Students from the Aberdeen Proving Ground Joint Science and Technology Institute make robots in UD labs

Participants in the 2019 Joint Science and Technology Institute (JSTI), a two-week residential program that exposes high school students to scientific research, visited UD in August to learn about 3D Printing, composite materials, robotics and more.

The students were hosted by Thomas Lum, Electronics Lab Supervisor in the Department of Electrical and Computer Engineering and Larry (LJ) R. Holmes, Jr., Assistant Director for Digital Design and Additive Manufacturing at the University of Delaware Center for Composite Materials. Students hailed from different states and some are from military families stationed abroad.

Students learned about manufacturing and programming robots and spent two weeks with the iSuite in Evans Hall as their home base. The iSuite features a makerspace equipped with 3D printers so that students can conceive, design, prototype and test their ideas and systems.

students learning about robots

In phase one, students assembled electronics kits that include communication, control and power hardware. Electronics assembly included wiring and soldering. Then the students use 3D printing to fabricate the body and structure of the robots. Students completed phase one by combining the electronics with the 3D printed structures.

In phase two, the students loaded pre-recorded programs onto the robots, which made them sing and dance. Once comfortable with the programming software, the students then wrote their own code to control the robots. To end phase two, the students again used 3D printing to customize their robots. For example, some made hats, glasses, or masks.

students with robots

In phase three of the program, the students further modified their robots by adding arms and programming the robots to do some task. In this case, the robots will walk to an object, pick it up and move it to a desired location.
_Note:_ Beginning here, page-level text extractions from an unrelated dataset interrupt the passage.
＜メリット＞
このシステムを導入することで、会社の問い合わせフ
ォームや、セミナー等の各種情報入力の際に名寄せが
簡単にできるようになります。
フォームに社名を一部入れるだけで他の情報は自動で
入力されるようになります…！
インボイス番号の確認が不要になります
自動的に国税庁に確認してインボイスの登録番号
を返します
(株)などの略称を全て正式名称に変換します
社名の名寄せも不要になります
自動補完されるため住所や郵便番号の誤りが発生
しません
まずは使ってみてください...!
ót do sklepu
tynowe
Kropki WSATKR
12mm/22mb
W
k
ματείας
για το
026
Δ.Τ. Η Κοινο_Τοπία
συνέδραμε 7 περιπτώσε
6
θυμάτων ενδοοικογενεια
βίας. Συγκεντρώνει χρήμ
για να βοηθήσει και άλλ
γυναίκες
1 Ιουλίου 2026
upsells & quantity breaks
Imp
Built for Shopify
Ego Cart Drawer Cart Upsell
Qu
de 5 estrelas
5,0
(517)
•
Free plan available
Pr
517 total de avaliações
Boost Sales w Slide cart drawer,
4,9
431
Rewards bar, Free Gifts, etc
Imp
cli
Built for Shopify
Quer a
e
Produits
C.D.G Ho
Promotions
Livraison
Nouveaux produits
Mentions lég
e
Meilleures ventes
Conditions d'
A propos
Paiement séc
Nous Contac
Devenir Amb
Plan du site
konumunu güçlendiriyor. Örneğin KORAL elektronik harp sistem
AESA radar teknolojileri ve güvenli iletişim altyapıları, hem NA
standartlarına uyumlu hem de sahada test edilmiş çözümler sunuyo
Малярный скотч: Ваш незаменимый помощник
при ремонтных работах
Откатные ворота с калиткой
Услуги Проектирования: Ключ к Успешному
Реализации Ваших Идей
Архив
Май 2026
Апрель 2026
Elementary school students participating in UD’s K-12 Engineering Outreach’s Younger Engineers camp visited with the high school students to learn about their experiences.

“This is what it is all about,” said Michael Vaughan, associate dean for engineering undergraduate education. “These are the kind of experiences that can literally change the lives and aspirations of young learners. There is no better place than UD Engineering, with its vast technological resources and expertise, to introduce and reinforce the unlimited possibilities of a science, technology, engineering and mathematics (STEM) education … to young people who are looking to find their place in our increasingly high-tech world.”